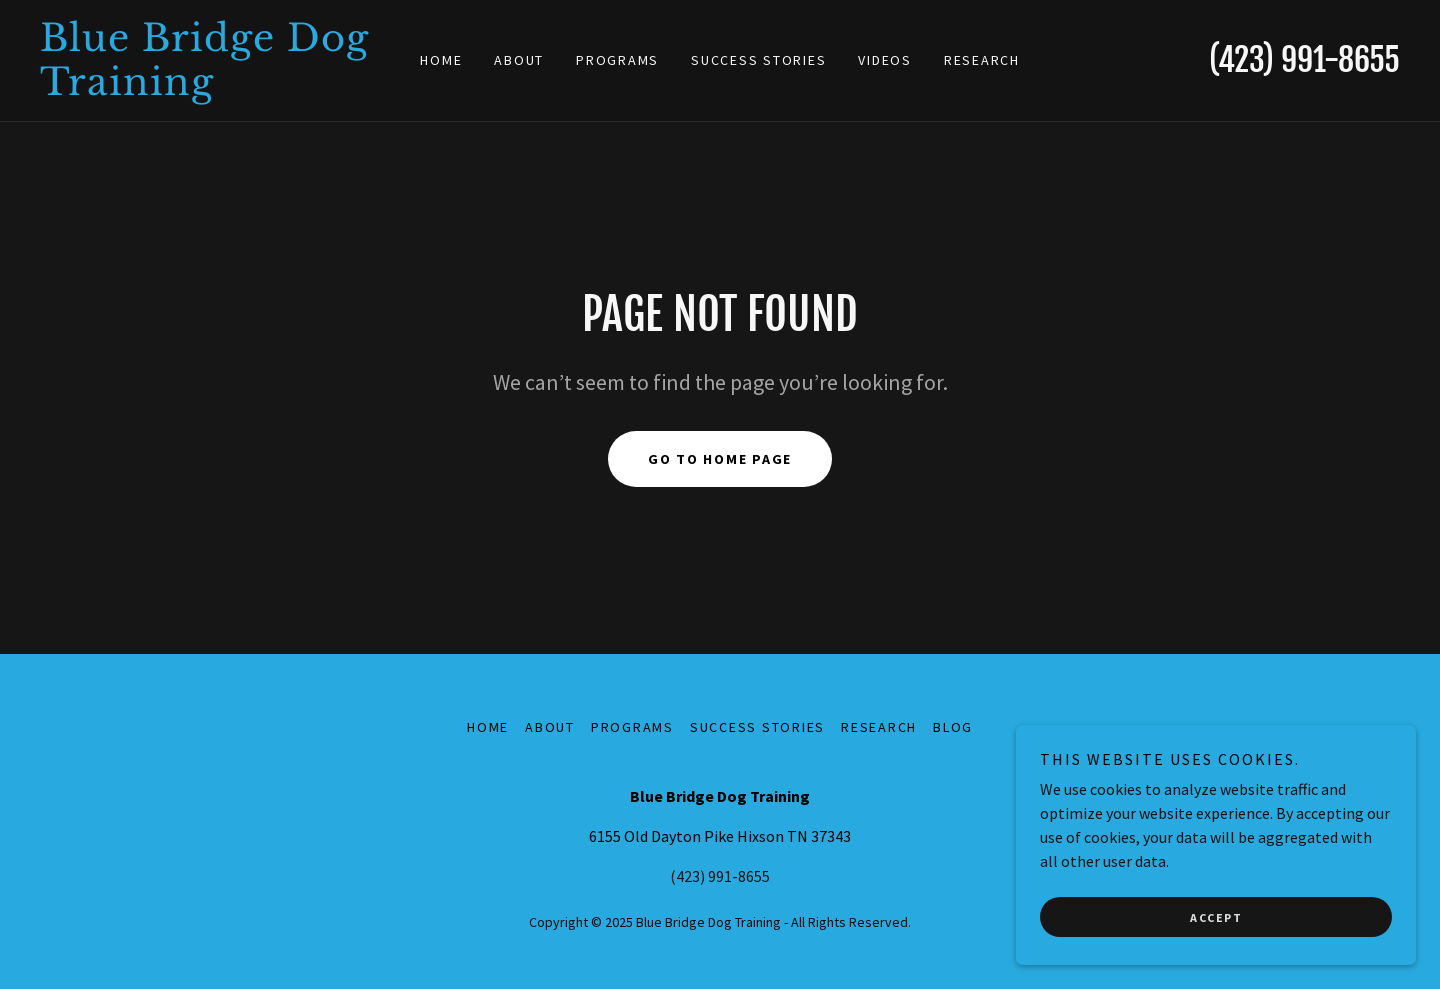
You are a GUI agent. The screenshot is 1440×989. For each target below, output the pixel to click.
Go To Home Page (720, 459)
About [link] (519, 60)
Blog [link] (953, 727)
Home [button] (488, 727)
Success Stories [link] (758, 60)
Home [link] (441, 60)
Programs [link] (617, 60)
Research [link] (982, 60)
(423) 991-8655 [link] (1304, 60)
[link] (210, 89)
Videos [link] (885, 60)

===============

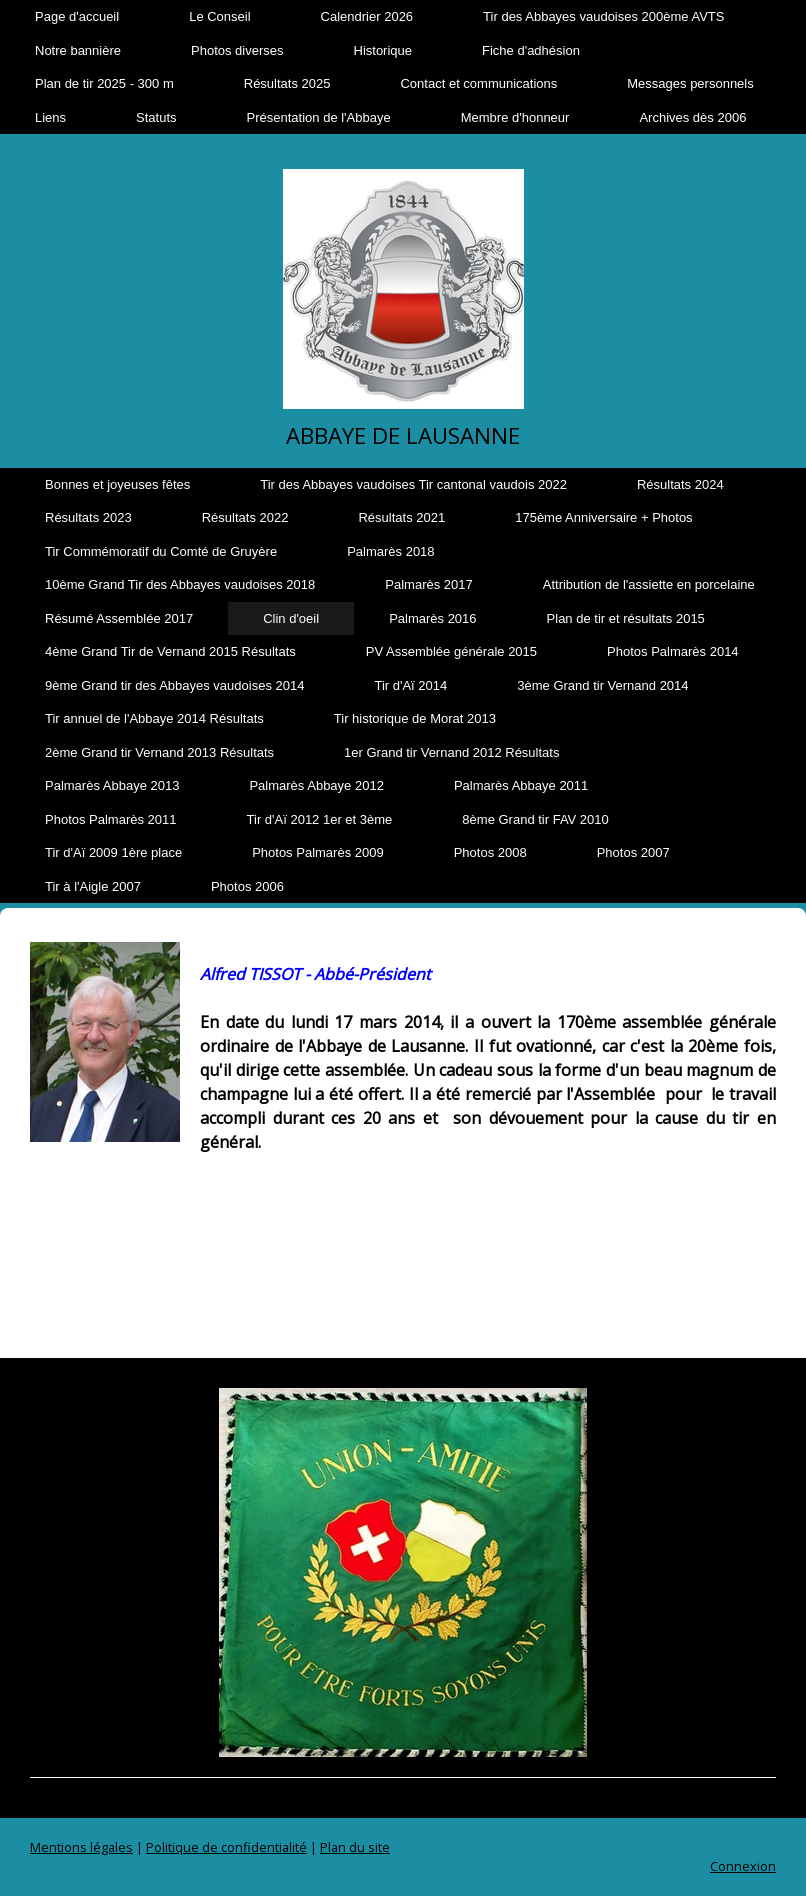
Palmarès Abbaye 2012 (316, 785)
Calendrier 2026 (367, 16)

===============

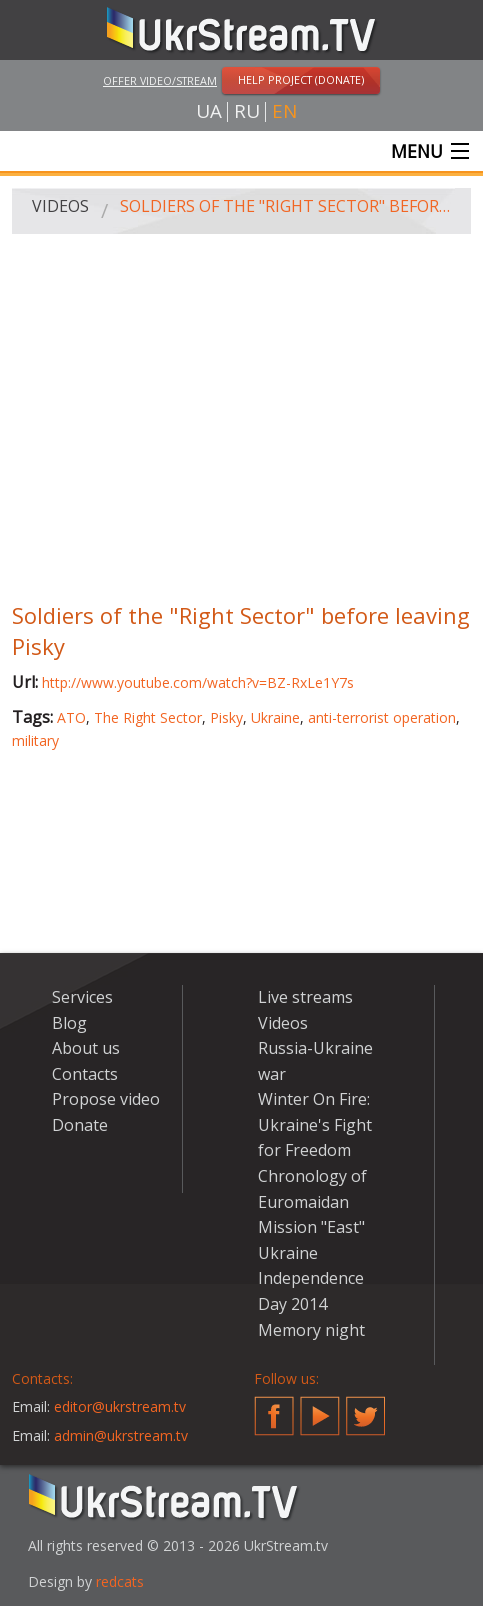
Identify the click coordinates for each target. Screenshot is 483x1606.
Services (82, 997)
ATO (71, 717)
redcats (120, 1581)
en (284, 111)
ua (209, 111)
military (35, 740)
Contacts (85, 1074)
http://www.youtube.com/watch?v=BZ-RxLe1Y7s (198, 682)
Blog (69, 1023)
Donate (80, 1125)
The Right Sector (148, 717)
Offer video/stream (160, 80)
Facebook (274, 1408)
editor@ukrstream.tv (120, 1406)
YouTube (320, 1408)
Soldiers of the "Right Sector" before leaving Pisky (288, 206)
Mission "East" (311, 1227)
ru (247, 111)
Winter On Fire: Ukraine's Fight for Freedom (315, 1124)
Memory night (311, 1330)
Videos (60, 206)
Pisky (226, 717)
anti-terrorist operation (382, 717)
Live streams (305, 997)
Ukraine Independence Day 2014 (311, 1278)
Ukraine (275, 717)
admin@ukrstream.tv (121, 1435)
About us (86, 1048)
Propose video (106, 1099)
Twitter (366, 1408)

===============

## What needs to be done
Copy exactly the stretch of data above from the line with "You are a GUI" through the line with "Videos [link] (885, 60)", and omit all other lines.

## Your solution
You are a GUI agent. The screenshot is 1440×989. For each target below, output the pixel to click.
Go To Home Page (720, 459)
About [link] (519, 60)
Blog [link] (953, 727)
Home [button] (488, 727)
Success Stories [link] (758, 60)
Home [link] (441, 60)
Programs [link] (617, 60)
Research [link] (982, 60)
(423) 991-8655 [link] (1304, 60)
[link] (210, 89)
Videos [link] (885, 60)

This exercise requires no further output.